JP3534214B2 - Semiconductor package and substrate for mounting semiconductor chip used therein - Google Patents

Description

Detailed Description of the Invention

[0001]

TECHNICAL FIELD The present invention relates to a semiconductor package.
And a semiconductor chip mounting substrate used therein .

[0002]

2. Description of the Related Art The number of input / output terminals has increased as the degree of integration of semiconductors has improved. Therefore, a semiconductor package having a large number of input / output terminals has been required. Generally, I / O terminals are arranged in a row around the package,
There is a type that arranges not only the periphery but also the interior in multiple rows.
The former is QFP (Quad Flat Package)
Is typical. When the number of terminals is increased, it is necessary to reduce the terminal pitch, but in the area of 0.5 mm pitch or less, a high level technique is required for connection with a wiring board on which a semiconductor package is mounted.

The latter array type is suitable for increasing the number of pins because terminals can be arranged at a relatively large pitch. Conventionally, the array type has a PGA (Pin
Grid Array) is common, connection between the wiring board you mounting semiconductor package becomes insertion type, not suitable for surface mounting.

For this reason, surface mountable BGA (Bal
A package called the l Grid Array) has been developed. The BGA classification includes (1) ceramic type, (2) printed wiring board type, and (3) TAB tape type. Among them, the ceramic type has a shorter distance between the mother board and the package than the conventional PGA, so that the package warpage due to the difference in thermal stress between the mother board and the package is a serious problem. Further, the printed wiring board type also has problems such as warpage of the substrate, moisture resistance, reliability, and the like, and a thick substrate thickness. Therefore, a tape BGA to which the TAB technique is applied has been proposed.

On the other hand, in order to cope with further miniaturization of the package size, a so-called chip size package (CSP; Chi) which is almost the same size as a semiconductor chip.
p Size Package) has been proposed. This is a package having a connection portion with an external wiring board in the mounting area, not in the peripheral portion of the semiconductor chip.
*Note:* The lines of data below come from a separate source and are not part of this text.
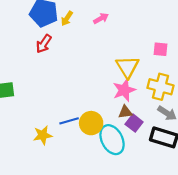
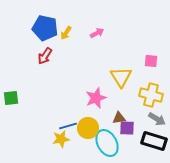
pink star: (124, 90) -> (96, 98), moved
purple square: (134, 123) -> (127, 128), turned -35
yellow star: (43, 135) -> (61, 139), moved

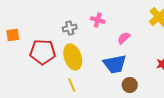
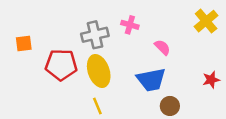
gray cross: (70, 28) -> (95, 35), size x1.5
pink semicircle: (124, 38) -> (162, 47), turned 88

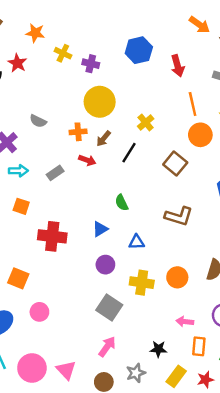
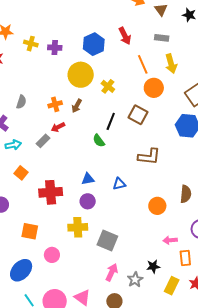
blue hexagon: (139, 50) -> (94, 44), moved
yellow circle: (100, 102) -> (81, 75), moved
gray semicircle: (38, 121) -> (21, 102), turned -88
black line: (129, 153) -> (111, 121), moved
red arrow: (87, 160) -> (58, 127), moved, turned 144
green semicircle: (122, 203) -> (99, 141), moved
orange square: (21, 206) -> (21, 173), turned 32
blue triangle: (100, 229) -> (88, 179), turned 32
purple circle: (105, 265) -> (88, 201), moved
yellow cross: (142, 283) -> (78, 227), moved
gray star: (136, 373) -> (135, 280), moved

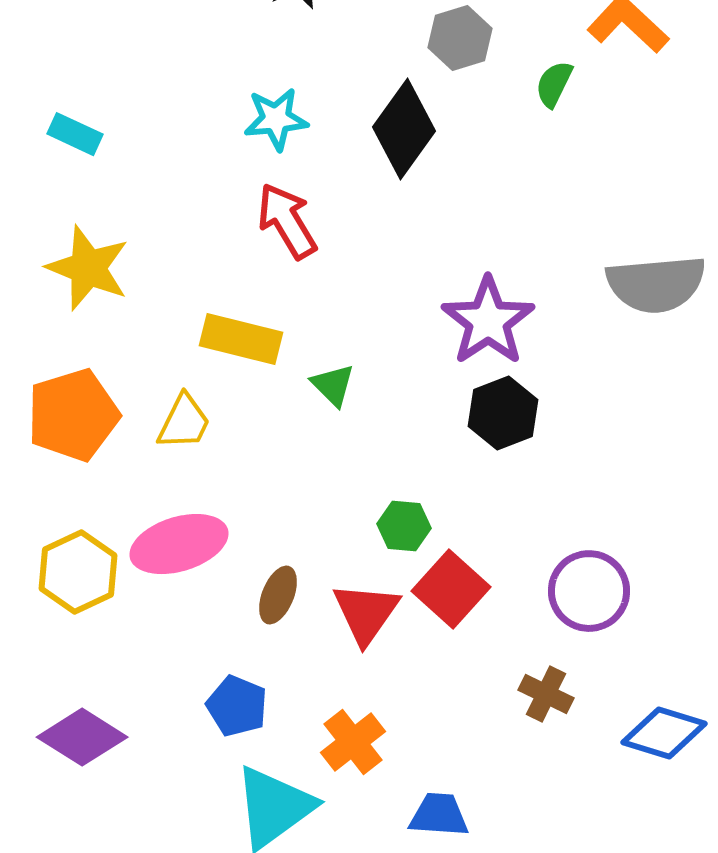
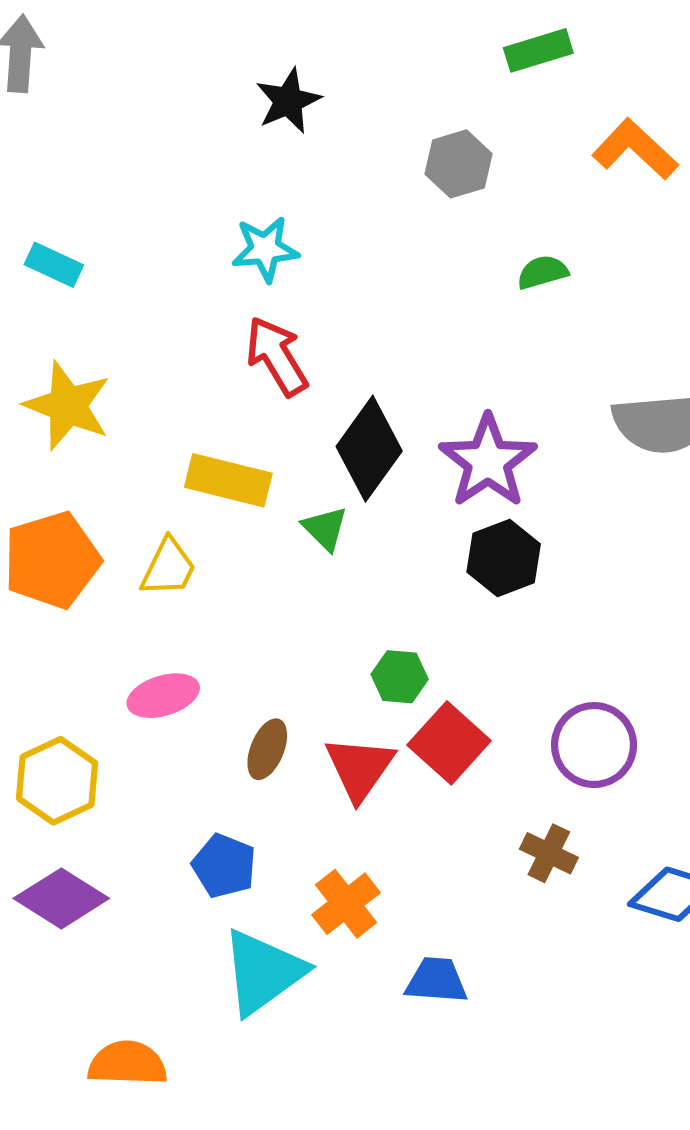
green semicircle: (554, 84) -> (543, 272), moved, turned 48
black diamond: (404, 129) -> (369, 449), moved
pink ellipse: (179, 544) -> (163, 696), size x0.7
yellow hexagon: (78, 572) -> (57, 781), moved

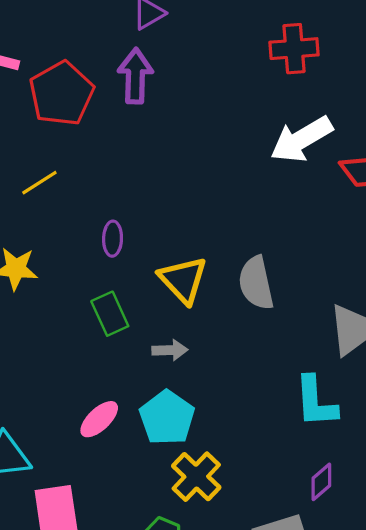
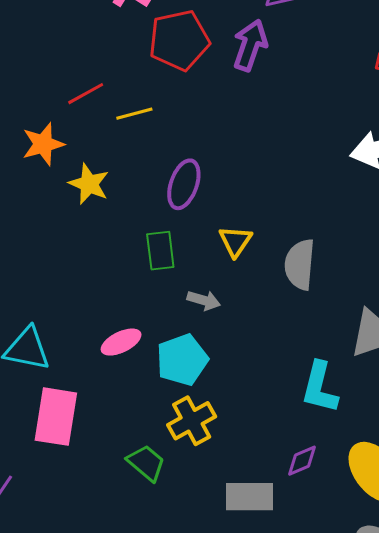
purple ellipse: (113, 239) -> (184, 184), size x1.5
yellow triangle: (183, 280) -> (235, 241), size x0.7

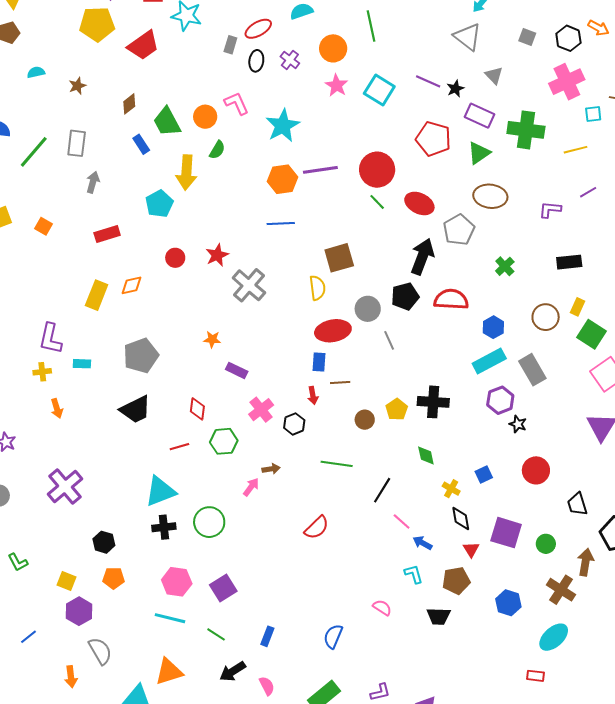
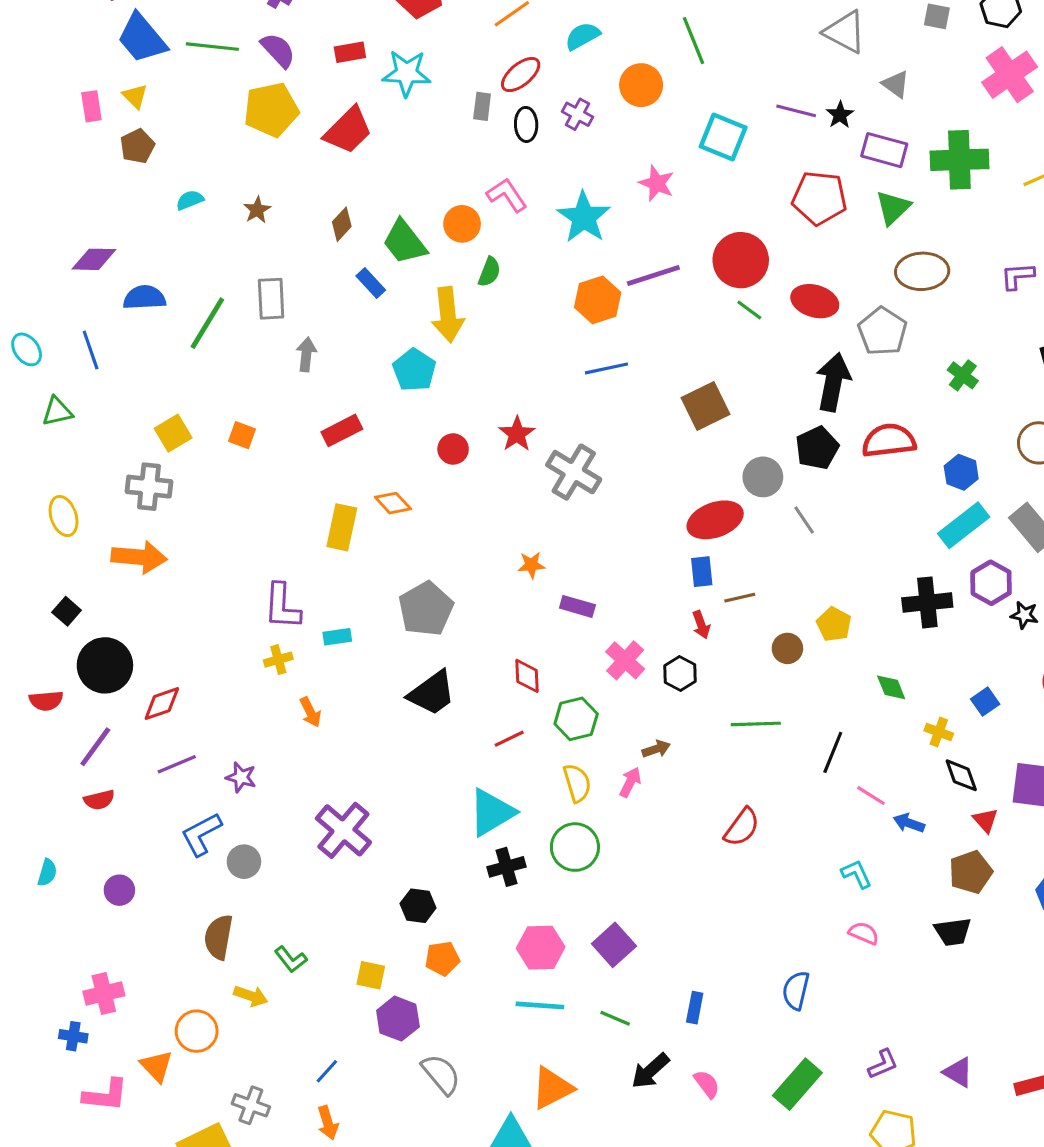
pink star: (337, 85) -> (657, 183), moved
orange diamond: (131, 285) -> (393, 503), turned 70
yellow semicircle: (317, 288) -> (577, 783), moved
black cross: (433, 402) -> (927, 602), moved
cyan L-shape: (414, 574) -> (857, 874), moved
orange arrow: (71, 677) -> (328, 1123), moved

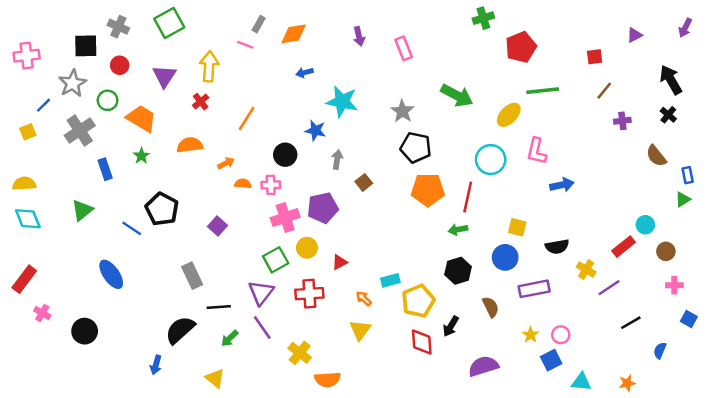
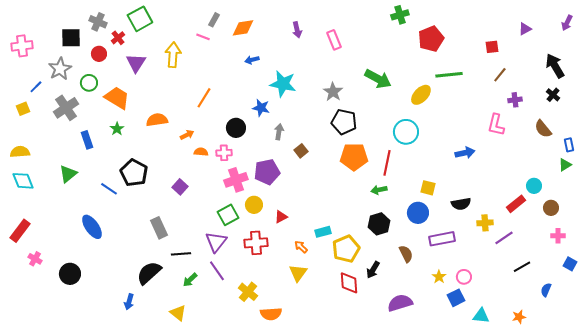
red cross: (201, 102) -> (118, 38), moved
pink L-shape: (537, 151) -> (496, 125), moved
yellow cross: (586, 269) -> (485, 223), turned -35

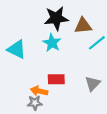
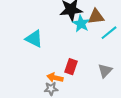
cyan star: (52, 43) -> (81, 24), moved
red rectangle: (56, 79) -> (71, 67), turned -70

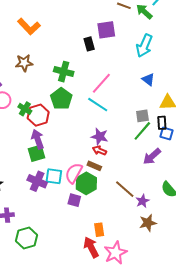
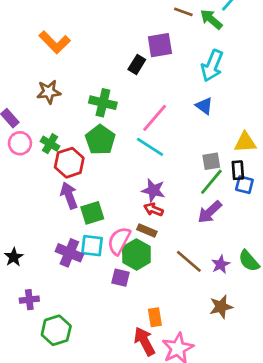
black rectangle: (89, 44) -> (137, 65), turned 48
blue triangle: (148, 80) -> (204, 106), moved
green cross: (25, 109) -> (50, 144), moved
green square: (36, 153) -> (92, 213), moved
purple arrow: (152, 156) -> (210, 212), moved
purple star: (142, 201) -> (221, 264), moved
As a specific example, a polyimide film with bumps is adhered to the surface of a semiconductor chip, electrical connection is made with the chip and a gold lead wire, and then epoxy resin or the like is potted and sealed (NIKKEI MATERIALS & TE
CHNOLOGY 94.4, No. 140, p18-
19) and so on.

[0006]

As described above, the BGA
A package that uses a resin film as a base substrate has been studied in the field of CSP and CSP, but resin films such as polyimide are more likely to absorb moisture than ceramics and it is difficult to prevent water from entering from the base substrate side. Is. Therefore, solder balls are used as external connection terminals.
During the R reflow process or when mounting the semiconductor package on a printed wiring board by soldering, swelling or peeling due to water trapped near the interface of the base substrate or chip adhesive, or cracks in the sealing resin may occur. There is a problem that the connection portion between the semiconductor chip and the wiring pattern is easily peeled off to cause poor electrical connection. A similar poor connection phenomenon may occur in advance in the semiconductor chip / adhesive material due to the fact that the solvent component contained in the adhesive material is not removed in the semiconductor chip adhering process and the followability between the semiconductor chip surface and the adhesive material surface is poor. It is also caused by the formation of voids at the interface. The present invention provides a semiconductor package that can reduce electrical connection failure due to blistering or peeling in the solder reflow process.

[0007]

The invention of the present application is (A) an insulating base substrate having flexibility, a wiring pattern formed on one surface of the insulating base substrate and electrically connected to a semiconductor chip electrode, and an insulating base substrate. A semiconductor chip mounting substrate composed of external connection terminals formed on the other surface of
(B) a semiconductor package that is bonded to a semiconductor chip mounting substrate via an adhesive and is electrically connected to a wiring pattern; and (C) a semiconductor resin that seals the semiconductor chip. (D) a region where the semiconductor chip is mounted in a region where the external connection terminal is not provided, penetrating the insulating base substrate and the adhesive material have a recess that reaches the semiconductor chip, the opening area of at 5 to 25 mm ² Ah
A semiconductor package, characterized in that that. Further, the present invention is a semiconductor chip mounting substrate used for the above semiconductor package.

[0008]

DETAILED DESCRIPTION OF THE PREFERRED EMBODIMENTS FIG. 1 shows an example of a semiconductor package of the present invention. 1 is an insulating base substrate, 2 is a wiring pattern, 3 is an adhesive such as a film adhesive, 4 is a semiconductor chip, and 5 is a semiconductor chip. Is a gold wire, 6 is an external connection terminal, 7 is a sealing resin, and 8 is a recess. 1A and 1B are a cross-sectional view and a back view (a plan view seen from the external connection terminal 6 side) of a semiconductor package of the present invention, respectively. In the present invention, the concave portion 8 reaching the semiconductor chip 4 from the external terminal 6 side is provided, that is, the insulating base in the central region of the semiconductor package (the region where the semiconductor chip 4 is mounted and the external connection terminal 6 is not provided). By removing the substrate 1 and the adhesive material 3 in advance, the interface between the base substrate 1 / wiring pattern 2, the interface between the wiring pattern 2 / adhesive material 3 for semiconductor chip adhesion, and the adhesion for base substrate 1 / semiconductor chip adhesion The vapor when water trapped at the interface between the materials 3 and the interface between the semiconductor chip 3 and the adhesive material 3 for bonding the semiconductor chip is vaporized can be released. Further, voids caused by the solvent remaining in the adhesive in the semiconductor chip bonding process and the non-following portion formed at the interface between the semiconductor chip and the adhesive are likely to be gathered in the central portion of the mounting area during the pressure bonding of the chip. By removing the insulating base substrate 1 and the adhesive material 3 in the central region in advance, voids at the semiconductor chip / adhesive material interface can be efficiently released.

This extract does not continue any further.